If last weekend was written in the poetic language of a travel brochure, it would go something like this: a glorious three-day adventure in the stunning setting of Loch Tay, staying in a log cabin and revelling in the freedom of the outdoors.
Oh, I can almost hear the gentle breeze blowing through the lucky white heather.
However, the reality can be summed up in slightly more succinct terms: Four women. Seven wee boys. Twenty-two wellies.
Yep, it was our biannual trip up north – just my three girlfriends, our offspring, and so much food that I wasn’t sure if we were taking our children on a weekend break or providing catering support for a regimental invasion of Perthshire.
We’d spent months planning it, every conversation punctuated with an optimistic ‘Just as long as it doesn’t rain.’ Yes, I know we live in Scotland. And, yes, I know that some people enjoy invigorating jolly japes in inclement weather. I’m not one of them. I’m a comfort-seeking, ‘shag-pile carpet and a mini-bar’ kind of chick, who would rather spend ten hours in a lift with a bag of snakes than venture out in a meteorological situation that requires a cagoule.
Previously, the weather fairy has always come through for us, but this time we were ambushed before we even got there, when our two-vehicle convoy took an unscheduled detour via Meltdown Central.
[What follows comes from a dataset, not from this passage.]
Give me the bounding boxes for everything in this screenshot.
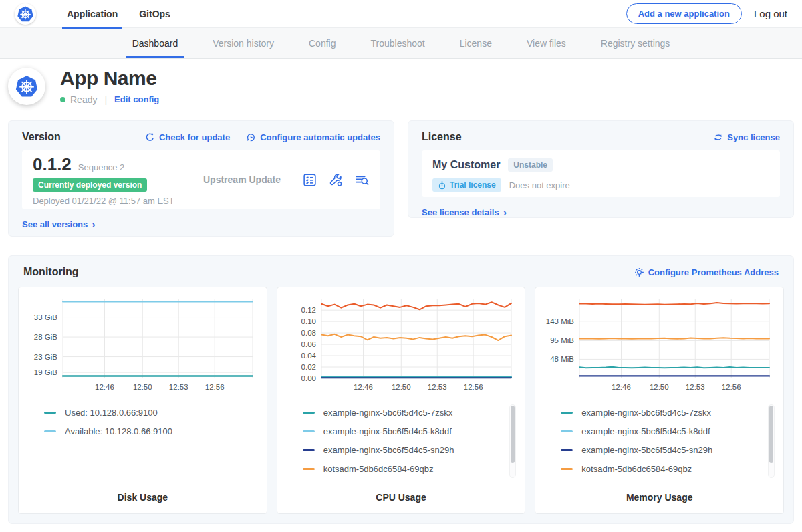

Heading back to the cars after a pit stop, laden with in-transit supplies, I attempted to load the usually laid-back six-year-old Low The Younger back into his seat. ‘Don’t want to sit there,’ he huffed. Groan. It would have been easy to give in and reorganise everyone else to suit him, but I’m from the stand-your-ground school of motherhood – Lesson 1: weakness leads directly to mutiny and in no time they’ll be gorging on E-numbers and stealing the car and the credit card for a trolley dash to Toys R Us.
‘Honey, that’s your seat and that’s where you have to sit.’
He responded in a typically mature manner. ‘Waaaaaaaaaaaaaaaaaaaaaa.’
Cue ten minutes of negotiation, strops and stamping of feet. Most of it mine.
‘Could be worse, it could be raining,’ I commented – just as the aforementioned fairy turned on the celestial taps and soaked us.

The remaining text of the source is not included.